中国側のこうした威圧的な行動は、武力攻撃には至らない「グレーゾーン戦術」と呼ばれている。しかし過去には、小競り合いがきっかけで武力衝突に発展したこともある。

南シナ海を挟んで、フィリピンの西側にある国、ベトナム。かつて、中国と領有権をめぐり軍事衝突があった。その生存者を訪ねた。

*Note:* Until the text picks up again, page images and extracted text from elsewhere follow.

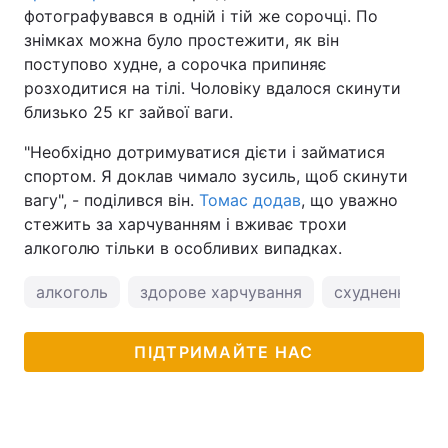
фотографувався в одній і тій же сорочці. По
знімках можна було простежити, як він
поступово худне, а сорочка припиняє
розходитися на тілі. Чоловіку вдалося скинути
близько 25 кг зайвої ваги.
"Необхідно дотримуватися дієти і займатися
спортом. Я доклав чимало зусиль, щоб скинути
вагу", - поділився він.
Томас додав
, що уважно
стежить за харчуванням і вживає трохи
алкоголю тільки в особливих випадках.
алкоголь
здорове харчування
схуднення
ПІДТРИМАЙТЕ НАС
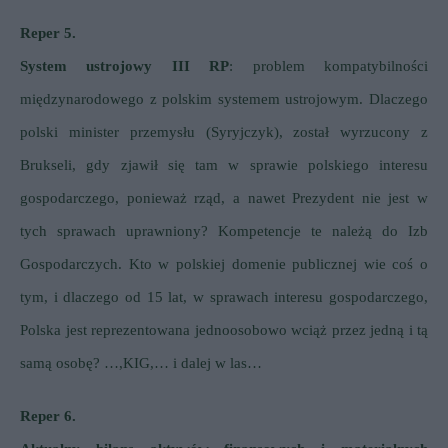
Reper 5.
System ustrojowy III RP
: problem kompatybilności
międzynarodowego z polskim systemem ustrojowym. Dlaczego
polski minister przemysłu (Syryjczyk), został wyrzucony z
Brukseli, gdy zjawił się tam w sprawie polskiego interesu
gospodarczego, ponieważ rząd, a nawet Prezydent nie jest w
tych sprawach uprawniony? Kompetencje te należą do Izb
Gospodarczych. Kto w polskiej domenie publicznej wie coś o
tym, i dlaczego od 15 lat, w sprawach interesu gospodarczego,
Polska jest reprezentowana jednoosobowo wciąż przez jedną i tą
samą osobę? …,KIG,… i dalej w las…
Reper 6.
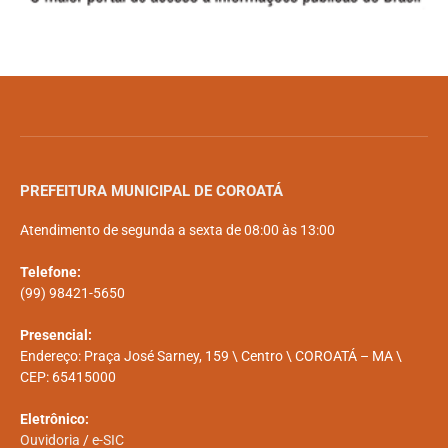
PREFEITURA MUNICIPAL DE COROATÁ
Atendimento de segunda a sexta de 08:00 às 13:00
Telefone:
(99) 98421-5650
Presencial:
Endereço: Praça José Sarney, 159 \ Centro \ COROATÁ – MA \
CEP: 65415000
Eletrônico:
Ouvidoria
/
e-SIC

レ・ミン・トアさんは、1988年に起きたその戦闘で生き残った、数少ないベトナム兵のひとりだ。当時何があったのか、カメラの前で初めて証言した。

元ベトナム兵 レ・ミン・トアさん
「中国船は最初、拡声器で『ここは中国の領土だ、ベトナム人は立ち去れ!』と威嚇していただけでした」

1988年3月、スプラトリー諸島の岩礁で工事をしていたベトナム兵が、その岩礁に国旗を立てた。このとき、ボートで近づいてきた中国兵との小競り合いをきっかけに戦闘が始まったという。

レ・ミン・トアさん
「上官の『同志諸君、戦闘準備だ!』と叫ぶ声が聞こえたと思ったら中国の艦船から砲弾が雨のように飛んできたのです」

中国軍は浅瀬にいたベトナム兵を容赦なく銃撃。ベトナム側は70人を超える死傷者を出した。

レ・ミン・トアさん
「足には銃弾の破片が刺さり、背中全体に火傷を負って意識を失いました。気が付くと負傷した8人の仲間とともに中国船の上で縛られていたのです」

中国の刑務所に収容されたトアさんたちは、3年後の中国とベトナムの国交正常化まで、帰国することができなかった。